BD is a median of the triangle ABC and ED is a perpendicular bisector of triangle ABC.

Is BDC isosceles? Prove it. DO NOT ASSUME THAT THE TRIANGLE IS RIGHT. YOU MUST PROVE IT USING ANGLES AND SIDES.

Answer 1

show ADE is congruent to triangle BDE

then use the fact that BD bisects AC

Answer 2

There is no such thing as a perpendicular bisector of a triangle.
Is ED the perpendicular bisector of AB?

Answer 3

My teacher wrote a triangle but I am assuming AB.

Answer 4

Ok. I just figured it out, and it's the same that phi wrote.
You can prove triangle AED is congruent to triangle BED.
That gives you AD is congruent to BD by CPCTC.
Then since BD bisects AC, AD is congruent to DC.
Then use transitive to prove what you need.

Answer 5

Okay. Thanks to you both!

Answer 6

wlcm

Answer 7

Now, I need to prove that ABC is right. I said that it is right because the median BD bisects the hypotenuse of the triangle and the length of BD is congruent to both AD and DC, or half of the hypotenuse.

I think there must be more but I am not sure. I feel like there is something to do with the perp. bisector but I am not sure what.

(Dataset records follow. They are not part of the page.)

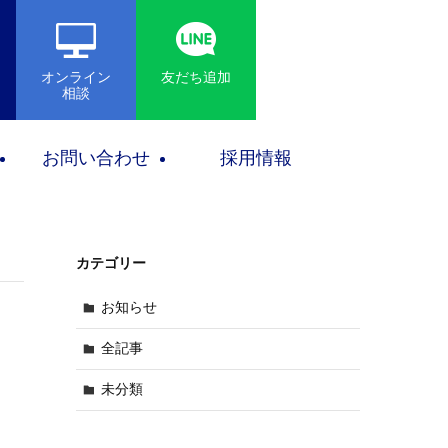
オンライン
友だち追加
相談
お問い合わせ
採用情報
カテゴリー
お知らせ
全記事
未分類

I know that the perp. bisector made two congruent triangles, but other than that, I'm not sure about the rest of this proof.

Answer 8

triangle BED is a right triangle (given) label angle DBE = a and its other angle b
a+b=90 (the 3rd angle is 90)

now if you can show angle EAD is a and angle BCD is b, it follows that CBE must be 90

Answer 9

I understand this, however, is it like a theorem or something that the perpendicular bisector makes two congruent triangles? I know it is something like that for the altitude of right triangle to the hypotenuse, however, I do not know that much about the properties of perp. bisectors of triangles.